Now —Ego Check in place—the first reaction of anger subsided–full acceptance of the fact that the people “downtown” do not want what I have to offer, puts me in a difficult place.

Over the summer, lots of self reflection, admitting to myself that I am good—I am the kind of professional that any district would love to have—-other ESE directors in the state have tried to recruit me over the years, but my dedication and loyalty to this chain of island has kept me rooted to the rock. Today as I meditate on the upcoming school year—anticipate seeing more growth in the youth I work with—- I realize that the deep loyalty and passion is shifting—-it is still there for my youth and families—-I will continue to move heaven and earth to help them become independent young adults in their community.

But the passion that motivated me to put in the unpaid time it takes to create a feather in the districts cap—cultivate community supports, meet with families, work with the college to adapt classes—develop programs—all out of the scope of my job definition as “just a teacher” is waning—facing the prospect of  more pay cuts–I question how willing am I to continue to do the things I have been doing for this district.  In the past few days, I have spent over $350.00 in my own money for items we will need in the TIES program on the first day of school. Am I willing to continue to lose money and spend my own money to give this district a shinning star of a program as a feather in its cap?

As I ask these questions of myself, I cannot help but wonder if it is time to move on? Are there other youth and families waiting for me somewhere?

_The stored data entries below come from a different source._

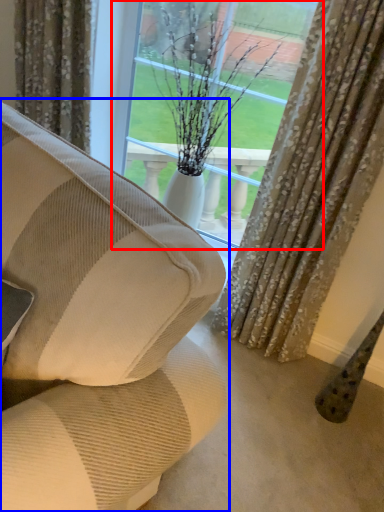 Question: Among these objects, which one is farthest to the camera, window (highlighted by a red box) or studio couch (highlighted by a blue box)?

Choices:
 (A) window
 (B) studio couch

Answer: (A) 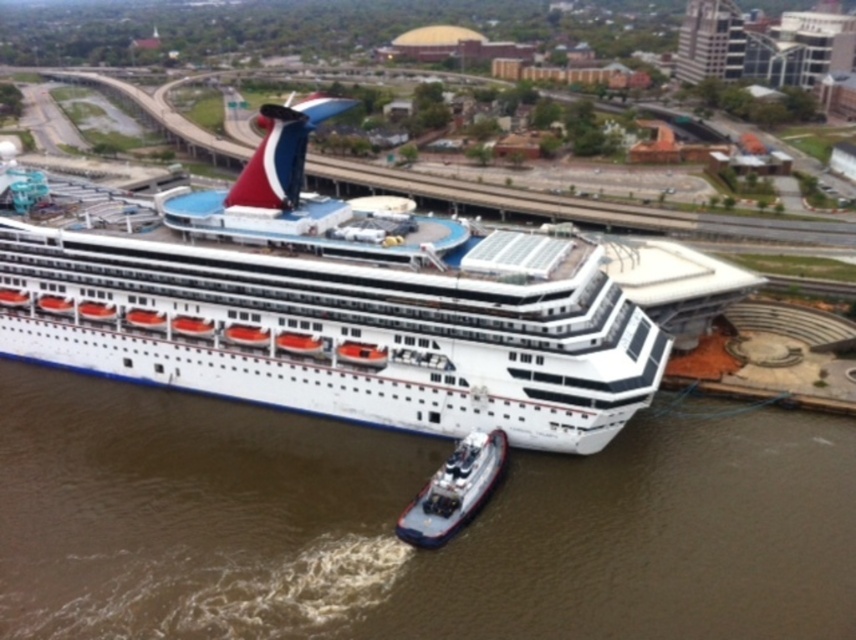 How distant is white glossy cruise ship at center from metallic gray tugboat at lower center?

They are 78.75 feet apart.

Which is in front, point (423, 381) or point (483, 460)?

Point (483, 460)

Between point (486, 404) and point (429, 540), which one is positioned behind?

Positioned behind is point (486, 404).

I want to click on white glossy cruise ship at center, so click(x=328, y=307). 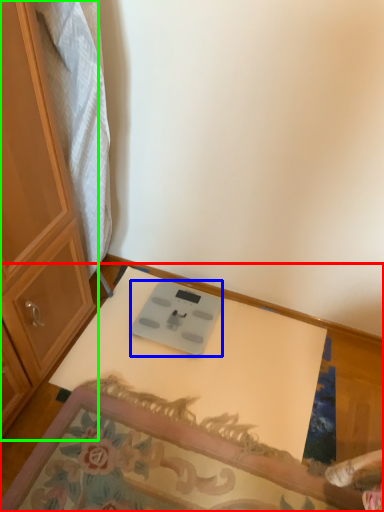 Question: Which object is positioned farthest from table (highlighted by a red box)? Select from weight scale (highlighted by a blue box) and cabinetry (highlighted by a green box).

Choices:
 (A) weight scale
 (B) cabinetry

Answer: (B) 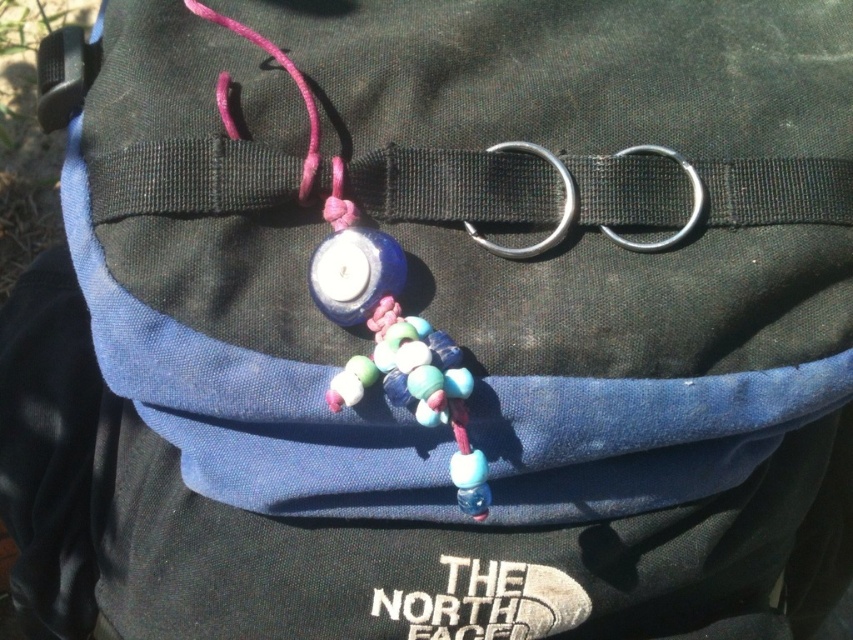 Looking at this image, you are trying to attach a keychain to your backpack strap. You have two options, one is to place it on the black fabric strap at center and the other is to place it on the matte blue bead at center. Which object is on the left side where you can attach it?

The matte blue bead at center is on the left side of the black fabric strap at center, so you can attach the keychain there.

You are a hiker who just found a backpack with a black fabric strap at center and a matte blue bead at center attached to it. You want to know if the bead is visible from the front. Based on the scene description, can you determine if the bead is visible?

The black fabric strap at center is positioned over matte blue bead at center, so the bead is partially or fully hidden by the strap and may not be visible from the front. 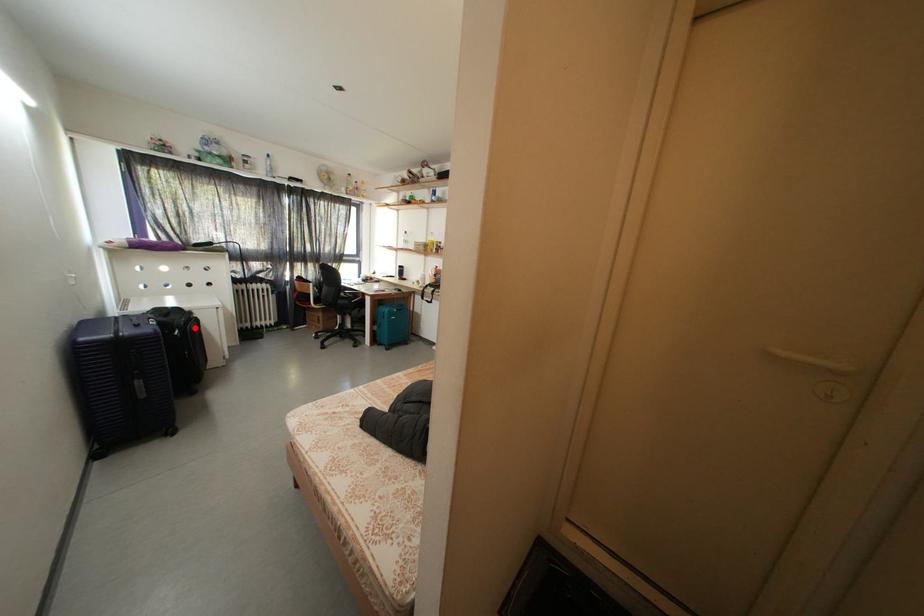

Only God can answer this question—-the summer of quiet and staycation has been spent in tight communication with Him—He led me to apply for the Transition Specialist/Family Liaison position—He sustained me through the process of taking a big risk——-openly declaring my desire to move on to my superiors was scary—putting myself in a position to be rejected was scary–He sustained me—I know He will give me the answers to these questions rolling around inside

Until those answers become clear——-I am jumping into the 2012-2013 school year with both feet

Jumping into the HAPPY PLACE——Free of the SCARY PLACE!